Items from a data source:

* * * * *

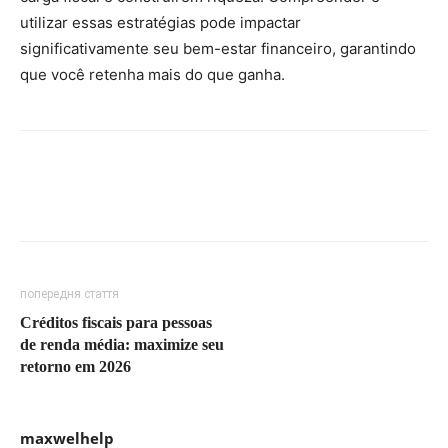
utilizar essas estratégias pode impactar
significativamente seu bem-estar financeiro, garantindo
que você retenha mais do que ganha.
попередня стаття
Créditos fiscais para pessoas
de renda média: maximize seu
retorno em 2026
maxwelhelp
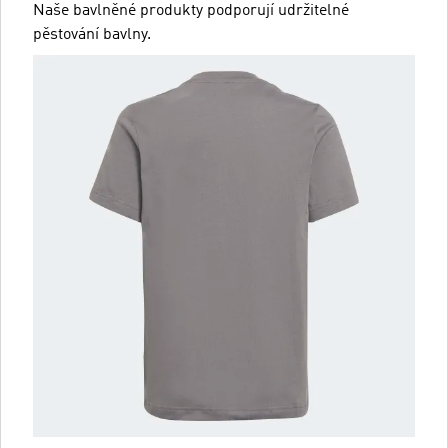
Naše bavlněné produkty podporují udržitelné
pěstování bavlny.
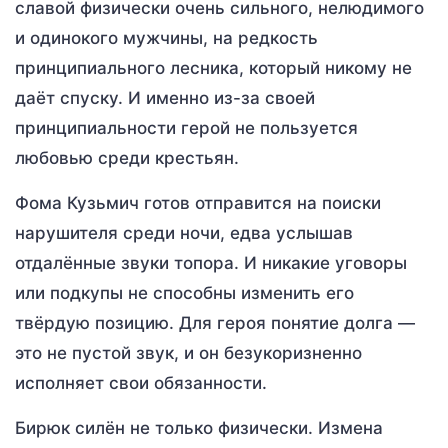
славой физически очень сильного, нелюдимого
и одинокого мужчины, на редкость
принципиального лесника, который никому не
даёт спуску. И именно из-за своей
принципиальности герой не пользуется
любовью среди крестьян.
Фома Кузьмич готов отправится на поиски
нарушителя среди ночи, едва услышав
отдалённые звуки топора. И никакие уговоры
или подкупы не способны изменить его
твёрдую позицию. Для героя понятие долга —
это не пустой звук, и он безукоризненно
исполняет свои обязанности.
Бирюк силён не только физически. Измена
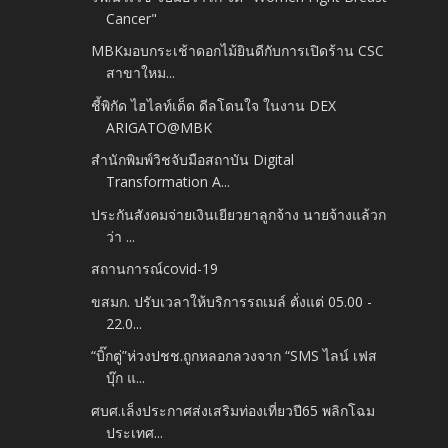
Cancer"
MBKมอบกระเช้าดอกไม้ยินดีกับการเปิดร้าน CSC
สาขาใหม...
ชี้พิกัด ไฮไลท์เด็ด ดีลโดนใจ ในงาน DEX
ARIGATO@MBK
สำนักพิมพ์วิชจับมือสถาบัน Digital
Transformation A...
ประกันสังคมจ่ายเงินเยียวยาลูกจ้าง นายจ้างแล้วก
ว่า ...
สถานการณ์covid-19
ขสมก. ปรับเวลาให้บริการรถเมล์ ตั่งแต่ 05.00 -
22.0...
“บิ๊กตู่”ห่วงปชช.ถูกหลอกลวงจาก “SMS ไลน์ เฟส
บุ๊ก แ...
ศบศ.เล็งประกาศส่งเสริมท่องเที่ยวปี65 พลิกโฉม
ประเทศ...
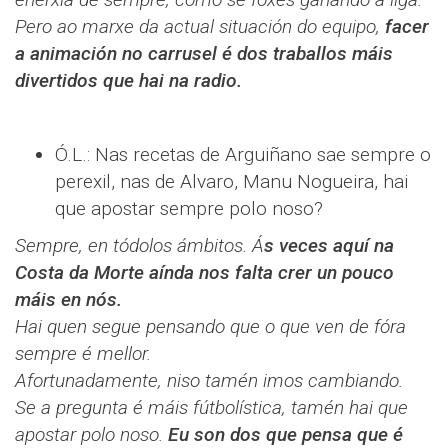
Pero ao marxe da actual situación do equipo,
facer
a animación no carrusel é dos traballos máis
divertidos que hai na radio.
Ó.L.: Nas recetas de Arguiñano sae sempre o
perexil, nas de Alvaro, Manu Nogueira, hai
que apostar sempre polo noso?
Sempre, en tódolos ámbitos. Á
s veces aquí na
Costa da Morte aínda nos falta crer un pouco
máis en nós.
Hai quen segue pensando que o que ven de fóra
sempre é mellor.
Afortunadamente, niso tamén imos cambiando.
Se a pregunta é máis fútbolística, tamén hai que
apostar polo noso.
Eu son dos que pensa que é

* * * * *

[WHAT IS EXPECTED] An exact copy of every record above is needed, with all pictures left out.

[SOLUTION FOR THIS PROBLEM]
utilizar essas estratégias pode impactar
significativamente seu bem-estar financeiro, garantindo
que você retenha mais do que ganha.
попередня стаття
Créditos fiscais para pessoas
de renda média: maximize seu
retorno em 2026
maxwelhelp
Naše bavlněné produkty podporují udržitelné
pěstování bavlny.
славой физически очень сильного, нелюдимого
и одинокого мужчины, на редкость
принципиального лесника, который никому не
даёт спуску. И именно из-за своей
принципиальности герой не пользуется
любовью среди крестьян.
Фома Кузьмич готов отправится на поиски
нарушителя среди ночи, едва услышав
отдалённые звуки топора. И никакие уговоры
или подкупы не способны изменить его
твёрдую позицию. Для героя понятие долга —
это не пустой звук, и он безукоризненно
исполняет свои обязанности.
Бирюк силён не только физически. Измена
Cancer"
MBKมอบกระเช้าดอกไม้ยินดีกับการเปิดร้าน CSC
สาขาใหม...
ชี้พิกัด ไฮไลท์เด็ด ดีลโดนใจ ในงาน DEX
ARIGATO@MBK
สำนักพิมพ์วิชจับมือสถาบัน Digital
Transformation A...
ประกันสังคมจ่ายเงินเยียวยาลูกจ้าง นายจ้างแล้วก
ว่า ...
สถานการณ์covid-19
ขสมก. ปรับเวลาให้บริการรถเมล์ ตั่งแต่ 05.00 -
22.0...
“บิ๊กตู่”ห่วงปชช.ถูกหลอกลวงจาก “SMS ไลน์ เฟส
บุ๊ก แ...
ศบศ.เล็งประกาศส่งเสริมท่องเที่ยวปี65 พลิกโฉม
ประเทศ...
Pero ao marxe da actual situación do equipo,
facer
a animación no carrusel é dos traballos máis
divertidos que hai na radio.
Ó.L.: Nas recetas de Arguiñano sae sempre o
perexil, nas de Alvaro, Manu Nogueira, hai
que apostar sempre polo noso?
Sempre, en tódolos ámbitos. Á
s veces aquí na
Costa da Morte aínda nos falta crer un pouco
máis en nós.
Hai quen segue pensando que o que ven de fóra
sempre é mellor.
Afortunadamente, niso tamén imos cambiando.
Se a pregunta é máis fútbolística, tamén hai que
apostar polo noso.
Eu son dos que pensa que é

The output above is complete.